Totalenergies suffered a set break with some of its green initiatives, but Pouyanné’s approach helped to avoid U-turns forced on major European rivals BP and Shell.
Seagreen Wind Farm, joint venture off the East Coast of Scotland, © Jeremy Sutton-Hibbert/ft
In March, activist Elliot Investment Management acquired a stake in nearly 5% of BP and was forced to abandon its ambitious climate targets. In 2020, BP promised to reduce its oil and gas output by 40% by the end of the decade, before cutting its target two years ago and then discarding it completely.
In Shell, CEO Wael Sawan said in January that he must begin generating returns as the renewable energy business wrote down US wind farms for nearly $1 billion. We also abolished our commitment to 2023 to 2% decrease in 2030.
In contrast, Totalenergies consistently sought to increase oil and gas production by 3% per year, but invested $4 billion a year in the integrated electricity sector.
“The (all attraction) is very practical and the world has actually come to be that,” said Eileen Himona, an oil and gas analyst at Bernstein.
The group’s integrated power division is far from completely green and relies heavily on gas. This was the source of 37% of the company’s power generation in 2024.
TotalEnergies says gas-fired power generation is needed to balance the intermittent renewable energy sources, representing about a quarter of the 100 terawatt hours of the 2030 division.
This sector is currently the largest in this sector. This year, it produced 35 gigawatts of renewable electricity, rising to 100 GW in 2030.
With further indications of its commitment, Totalenergies completed the 1.6 billion euro acquisition of Germany’s Wind and Solar Developer VSB Group this month, and also announced deals on hydroelectric power and renewable energy in Uganda and Canada.
The key to the company’s strategy is to ensure that the integrated electricity sector is as profitable as oil and gas.
The group expects positive cash flow in 2028. It generates around $4 billion with the aim of providing 12% of employed capital, a metric widely used to assess the profitability of the industry.
This is similar to the returns generated from oil and gas when Brent crude oil is at a barrel price of nearly $60. The integrated electricity sector achieved a return on capital, which is employed at around 10%, he said. TotalEnergies said in its trading update on Tuesday it expects to report adjusted revenue of $500 million from the first quarter’s $450 million.
Despite its success, the integrated power sector has not circumvented the issue. Planned offshore wind projects in New York and New Jersey have been on hold for at least four years after the Trump administration stopped allowing new projects.
The 640 megawatt Yunlin project, which was launched in March, also faced difficulties. Jouny did not disclose the scope of the cost overrun, but Totalenergies, as lead developer, was forced to ask the bank for additional funding.

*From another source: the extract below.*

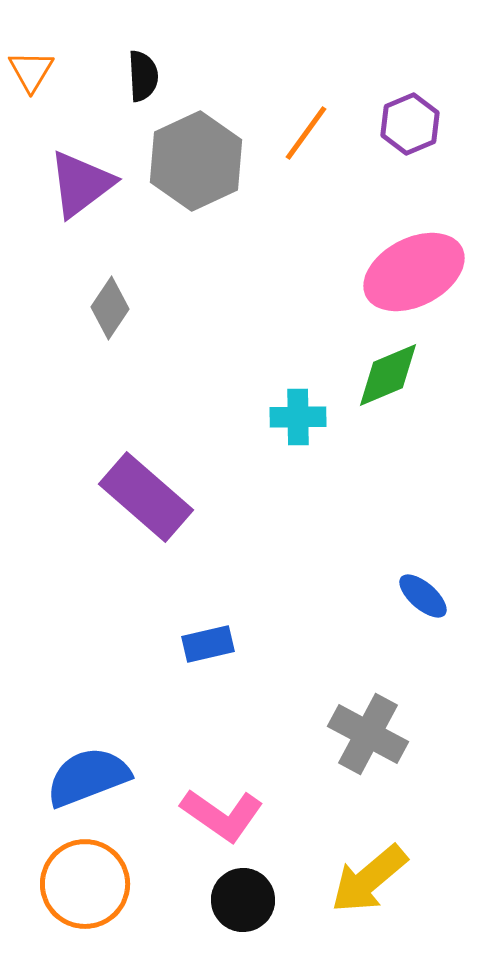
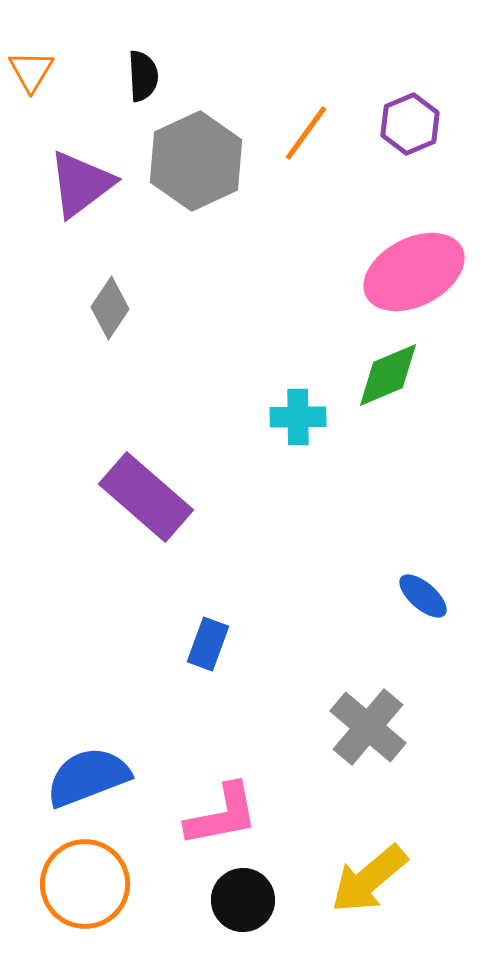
blue rectangle: rotated 57 degrees counterclockwise
gray cross: moved 7 px up; rotated 12 degrees clockwise
pink L-shape: rotated 46 degrees counterclockwise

However, TotalEnergies’ strategy is not a bet on renewable electricity, but generally there is a demand for electricity. The International Energy Agency predicts that demand for oil and natural gas will peak by 2030, but electricity demand is expected to continue to grow at least 4% per year.
“This is a strategy driven by demand (and) (and) it is very clear that electricity is one energy growing in the 21st century,” Pouyanné said at a conference in London.